OPEC published an outlook that suggests a shrinking oil market and lower oil demand growth. The organisation is being challenged by increased US shale oil production output and is curbing its own output to keep prices from dropping too low.
The Organization of Petroleum Exporting Countries (OPEC) published its outlook for the world’s oil market on Tuesday, with medium to long-term projections.
“This year’s WOO [World Oil Outlook] once again highlights the industry’s challenges, as well as its opportunities, and underscores the vital requirements for a serious and thorough evaluation of all the factors, drivers and risks to our common long-term energy future,” OPEC Secretary General Mohammad Sanusi Barkindo wrote in the foreword to the 2019 OPEC WOO report.
OPEC countries include Algeria, Angola, Ecuador, Equatorial Guinea, Gabon, Iran, Iraq, Kuwait, Libya, Nigeria, the Republic of the Congo, Saudi Arabia, United Arab Emirates and Venezuela.
The organisation emphasised: “The Outlook is not about making predictions. The WOO should be viewed as a helpful and insightful reference tool, one that underscores the Organization’s commitment to data transparency.”
Despite OPEC and its allies agreeing to cut output in December 2018 by 1.2 million barrels a day to keep the price of crude oil afloat, prices have fallen. The Economist noted that fears of a recession sapping demand has caused a slump in prices from $75 in April to around $60.

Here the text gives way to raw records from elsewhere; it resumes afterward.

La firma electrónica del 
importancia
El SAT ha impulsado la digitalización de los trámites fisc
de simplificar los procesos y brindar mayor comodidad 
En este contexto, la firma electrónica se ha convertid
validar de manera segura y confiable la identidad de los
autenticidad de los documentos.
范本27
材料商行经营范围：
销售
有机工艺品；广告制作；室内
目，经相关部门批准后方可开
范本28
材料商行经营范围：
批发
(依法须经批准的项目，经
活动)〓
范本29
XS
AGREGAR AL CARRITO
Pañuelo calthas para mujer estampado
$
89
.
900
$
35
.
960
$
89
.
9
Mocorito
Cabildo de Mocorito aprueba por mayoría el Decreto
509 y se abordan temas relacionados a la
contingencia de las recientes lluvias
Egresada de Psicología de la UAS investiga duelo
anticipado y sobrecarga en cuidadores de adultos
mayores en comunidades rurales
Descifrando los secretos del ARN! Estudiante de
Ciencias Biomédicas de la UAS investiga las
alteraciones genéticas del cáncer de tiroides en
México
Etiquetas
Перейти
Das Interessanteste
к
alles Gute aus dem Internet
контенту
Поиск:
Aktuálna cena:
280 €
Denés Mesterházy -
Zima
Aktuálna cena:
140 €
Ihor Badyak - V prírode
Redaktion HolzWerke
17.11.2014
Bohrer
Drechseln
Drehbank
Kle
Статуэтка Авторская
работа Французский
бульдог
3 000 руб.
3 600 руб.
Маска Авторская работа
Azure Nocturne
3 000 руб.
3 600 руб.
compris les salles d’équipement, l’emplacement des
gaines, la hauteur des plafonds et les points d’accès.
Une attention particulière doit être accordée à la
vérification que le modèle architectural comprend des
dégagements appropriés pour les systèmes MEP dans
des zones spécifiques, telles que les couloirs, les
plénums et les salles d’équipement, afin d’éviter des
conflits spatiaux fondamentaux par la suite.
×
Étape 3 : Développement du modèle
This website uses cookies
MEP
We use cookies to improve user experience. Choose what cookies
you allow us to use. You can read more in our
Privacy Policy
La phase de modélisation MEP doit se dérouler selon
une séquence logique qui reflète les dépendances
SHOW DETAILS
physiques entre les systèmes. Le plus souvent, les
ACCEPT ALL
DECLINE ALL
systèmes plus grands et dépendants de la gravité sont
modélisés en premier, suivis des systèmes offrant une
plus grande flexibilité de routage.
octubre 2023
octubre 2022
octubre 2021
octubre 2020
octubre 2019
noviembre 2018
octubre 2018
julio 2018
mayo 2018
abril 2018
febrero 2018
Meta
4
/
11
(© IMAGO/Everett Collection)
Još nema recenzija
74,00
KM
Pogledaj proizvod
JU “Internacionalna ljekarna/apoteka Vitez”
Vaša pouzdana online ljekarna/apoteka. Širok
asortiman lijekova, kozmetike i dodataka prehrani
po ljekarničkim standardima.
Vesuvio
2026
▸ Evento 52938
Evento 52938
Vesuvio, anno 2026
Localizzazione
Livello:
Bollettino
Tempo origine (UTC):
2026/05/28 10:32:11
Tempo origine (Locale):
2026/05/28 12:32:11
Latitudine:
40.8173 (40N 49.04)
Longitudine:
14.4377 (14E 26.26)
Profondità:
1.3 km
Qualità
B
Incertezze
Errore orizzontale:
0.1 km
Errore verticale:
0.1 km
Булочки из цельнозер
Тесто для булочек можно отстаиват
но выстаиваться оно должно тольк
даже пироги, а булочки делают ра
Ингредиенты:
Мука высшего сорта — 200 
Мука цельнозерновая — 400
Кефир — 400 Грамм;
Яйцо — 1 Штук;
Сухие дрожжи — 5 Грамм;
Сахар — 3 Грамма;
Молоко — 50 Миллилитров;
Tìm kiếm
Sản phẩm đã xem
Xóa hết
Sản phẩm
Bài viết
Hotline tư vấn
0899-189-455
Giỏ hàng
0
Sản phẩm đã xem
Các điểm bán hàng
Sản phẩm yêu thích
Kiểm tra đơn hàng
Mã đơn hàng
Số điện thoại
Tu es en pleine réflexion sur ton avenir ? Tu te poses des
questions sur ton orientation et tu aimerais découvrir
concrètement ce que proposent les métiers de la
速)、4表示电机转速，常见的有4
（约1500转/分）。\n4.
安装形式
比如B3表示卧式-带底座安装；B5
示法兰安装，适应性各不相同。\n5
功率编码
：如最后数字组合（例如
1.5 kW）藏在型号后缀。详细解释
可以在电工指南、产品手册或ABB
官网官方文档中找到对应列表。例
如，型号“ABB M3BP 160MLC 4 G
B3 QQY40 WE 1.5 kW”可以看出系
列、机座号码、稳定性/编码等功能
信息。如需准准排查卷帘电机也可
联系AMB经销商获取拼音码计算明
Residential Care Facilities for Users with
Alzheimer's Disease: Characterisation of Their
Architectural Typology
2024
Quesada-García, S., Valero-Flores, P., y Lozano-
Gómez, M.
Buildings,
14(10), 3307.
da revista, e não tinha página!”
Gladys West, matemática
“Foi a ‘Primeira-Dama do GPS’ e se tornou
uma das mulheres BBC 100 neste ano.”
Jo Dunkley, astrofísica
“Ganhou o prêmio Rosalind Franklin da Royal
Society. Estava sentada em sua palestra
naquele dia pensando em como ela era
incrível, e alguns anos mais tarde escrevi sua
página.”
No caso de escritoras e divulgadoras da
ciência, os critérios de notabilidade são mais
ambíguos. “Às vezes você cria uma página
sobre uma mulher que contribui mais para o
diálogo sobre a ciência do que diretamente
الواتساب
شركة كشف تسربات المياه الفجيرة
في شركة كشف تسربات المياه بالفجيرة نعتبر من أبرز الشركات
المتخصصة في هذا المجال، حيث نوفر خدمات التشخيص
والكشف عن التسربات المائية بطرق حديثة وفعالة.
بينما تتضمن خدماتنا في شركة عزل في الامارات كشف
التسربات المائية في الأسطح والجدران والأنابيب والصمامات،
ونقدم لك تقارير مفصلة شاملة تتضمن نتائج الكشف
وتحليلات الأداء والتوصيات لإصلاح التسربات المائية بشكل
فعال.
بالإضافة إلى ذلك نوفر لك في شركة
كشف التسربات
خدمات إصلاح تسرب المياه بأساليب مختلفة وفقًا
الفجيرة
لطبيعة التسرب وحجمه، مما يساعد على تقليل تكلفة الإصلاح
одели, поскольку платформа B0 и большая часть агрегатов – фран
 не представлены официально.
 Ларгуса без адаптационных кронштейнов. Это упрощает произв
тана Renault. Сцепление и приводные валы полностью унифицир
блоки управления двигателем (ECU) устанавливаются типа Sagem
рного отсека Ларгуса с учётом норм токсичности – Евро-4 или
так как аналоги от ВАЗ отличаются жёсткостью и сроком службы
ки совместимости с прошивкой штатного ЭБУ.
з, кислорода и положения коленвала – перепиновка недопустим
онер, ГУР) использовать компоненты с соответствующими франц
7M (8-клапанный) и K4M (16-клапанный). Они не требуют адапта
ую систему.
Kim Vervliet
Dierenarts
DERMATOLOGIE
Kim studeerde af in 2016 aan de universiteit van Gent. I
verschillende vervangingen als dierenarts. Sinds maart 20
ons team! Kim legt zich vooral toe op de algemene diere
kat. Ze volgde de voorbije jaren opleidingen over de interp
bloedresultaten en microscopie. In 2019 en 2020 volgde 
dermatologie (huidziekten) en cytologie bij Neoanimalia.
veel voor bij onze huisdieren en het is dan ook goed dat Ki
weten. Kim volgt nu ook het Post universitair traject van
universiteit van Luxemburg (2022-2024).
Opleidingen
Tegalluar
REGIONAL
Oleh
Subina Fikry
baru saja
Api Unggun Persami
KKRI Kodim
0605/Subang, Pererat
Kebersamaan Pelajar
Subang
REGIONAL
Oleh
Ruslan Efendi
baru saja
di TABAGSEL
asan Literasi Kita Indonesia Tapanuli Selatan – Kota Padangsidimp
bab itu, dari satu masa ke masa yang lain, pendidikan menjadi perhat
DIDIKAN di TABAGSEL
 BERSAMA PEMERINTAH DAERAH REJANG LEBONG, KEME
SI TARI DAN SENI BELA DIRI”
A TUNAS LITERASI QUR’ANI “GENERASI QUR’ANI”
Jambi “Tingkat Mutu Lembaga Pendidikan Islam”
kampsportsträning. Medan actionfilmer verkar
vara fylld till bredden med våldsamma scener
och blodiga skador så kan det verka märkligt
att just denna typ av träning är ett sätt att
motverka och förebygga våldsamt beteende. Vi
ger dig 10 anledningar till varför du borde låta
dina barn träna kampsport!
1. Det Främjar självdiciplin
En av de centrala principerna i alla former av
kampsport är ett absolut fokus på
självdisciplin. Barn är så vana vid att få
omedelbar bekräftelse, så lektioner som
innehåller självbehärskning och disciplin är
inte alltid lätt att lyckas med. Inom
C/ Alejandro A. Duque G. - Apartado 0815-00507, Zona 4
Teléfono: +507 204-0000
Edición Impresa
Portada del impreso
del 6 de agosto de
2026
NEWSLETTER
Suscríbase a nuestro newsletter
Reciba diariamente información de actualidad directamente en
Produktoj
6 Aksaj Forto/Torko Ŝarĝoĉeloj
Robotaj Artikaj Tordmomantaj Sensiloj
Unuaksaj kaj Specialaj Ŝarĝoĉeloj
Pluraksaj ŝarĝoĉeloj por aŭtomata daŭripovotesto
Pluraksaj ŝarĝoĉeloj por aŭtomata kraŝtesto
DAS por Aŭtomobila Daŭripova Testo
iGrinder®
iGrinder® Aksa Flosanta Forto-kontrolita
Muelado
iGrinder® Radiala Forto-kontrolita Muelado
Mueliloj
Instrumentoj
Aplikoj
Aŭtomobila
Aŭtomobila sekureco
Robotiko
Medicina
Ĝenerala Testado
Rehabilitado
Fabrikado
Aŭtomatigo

While a drone attack in September on Saudi Arabia’s biggest processing facility caused a spike in oil prices, the increase did not prove to be permanent.
Reuters reported OPEC as saying it will reduce its oil output in the next five years as output of US shale and other rival sources increases. OPEC production of crude oil and other liquids was at 35 million barrels per day (bpd) in 2019. The group said in the WOO that its production is expected to go down to 32.8 million bpd by 2024.
S&P Global Platts reported OPEC as saying its share of the oil market will contract to 31 percent in 2024, from 37 percent in 2018, as US shale oil supplies increase.
According to WOO, US shale oil production will go from 10.2 million bpd in 2018 to 16.9 bpd in 2024. Yet the report also forecasts a drop back to 14.5 million bpd in 2040 after peaking in 2029 at 17.4 million bpd.
OPEC has been in a partnership with Russia and nine other non-OPEC countries for almost three years. Referred to as the OPEC+, these countries are Azerbaijan, Bahrain, Brunei, Kazakhstan, Malaysia, Mexico, Oman, Russia, South Sudan and Sudan.
OPEC and its partners have been cutting back on production, and there is speculation, S&P Global Platts reported, that “the coalition could have to cut further when it next meets on December 5-6 in Vienna to prevent another slump in prices”.
OPEC Secretary General Barkindo noted in the foreword: “There is no doubt this historic cooperation between OPEC and non-OPEC producing nations will be vital in the years and decades ahead.''
Whether it’s of OPEC or non-OPEC origin, the WOO stated: “Oil is expected to remain the fuel with the largest share in the energy mix throughout the forecast period to 2040.”
The WOO also reported: “Natural gas witnesses the largest demand growth in absolute terms, and renewables the largest growth in percentage terms.”
Authors of the WOO said that while OPEC is primarily focused on oil and its byproducts, the organisation “remains fully engaged and supportive of the Paris Agreement on climate change”, the environmental accord that US President Donald Trump has recently announced the US will pull out of.